Running Your Own Recording Studio

Quote: (05-23-2016 08:21 AM)Mr. D Wrote:  

My personal rule of thumb being: If it sounds full at any volume, it's good.

I think I see where you are coming from with that, but that only applies to music that has been finally mastered and is 'out there'. End product. The opposite is true when music is being made and 'produced' in the studio. Not all volumes are equal.

When you are monitoring, you have to take into consideration the non-linearity of human hearing. You have to know what a Fletcher-Munson curve is.

The vast majority of mixing is done at a level where people talking among themselves is audible within the control room. There is a reason for that. And it's not just because the people in the studio don't want to go deaf. Though fatigue is definitely a factor.

A solid foundation in psycho-acoustics is called for.

Mixes need to sound full at low volume, at high volume, in stereo, in mono, on unbalanced systems like cars where the bass may be disproportionately high, and most tellingly of all, on a good system where everything else sounds wonderful, so why does your shit sound like crap? ;-)
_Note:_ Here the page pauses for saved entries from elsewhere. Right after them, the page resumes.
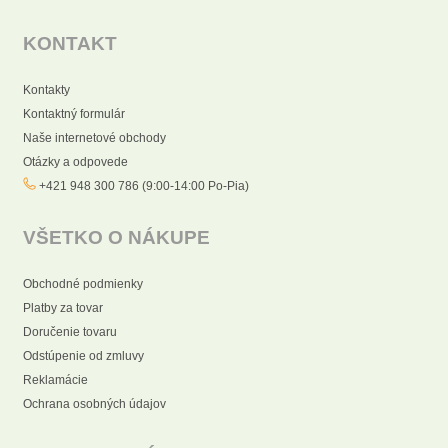
KONTAKT
Kontakty
Kontaktný formulár
Naše internetové obchody
Otázky a odpovede
+421 948 300 786 (9:00-14:00 Po-Pia)
VŠETKO O NÁKUPE
Obchodné podmienky
Platby za tovar
Doručenie tovaru
Odstúpenie od zmluvy
Reklamácie
Ochrana osobných údajov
Then we have mixing on headphones. There is a major school of thought that says this should never ever be done under any circumstances. And then there is the other school of thought that says it is possible with programs like TB-Isone-Pro and all the other speaker simulation software. Professional mixers use it, and it obviously does work for them. So where does the truth lie?

I think I may be guilty of the very thing I am railing against: Becoming too technical for its sake. It's a rabbit hole. Perhaps another thread is in order for us to just knock this stuff about.

Apologies once again GS, if I took your thread too off-track.

And apologies Mr. D, if I took your quote out of context.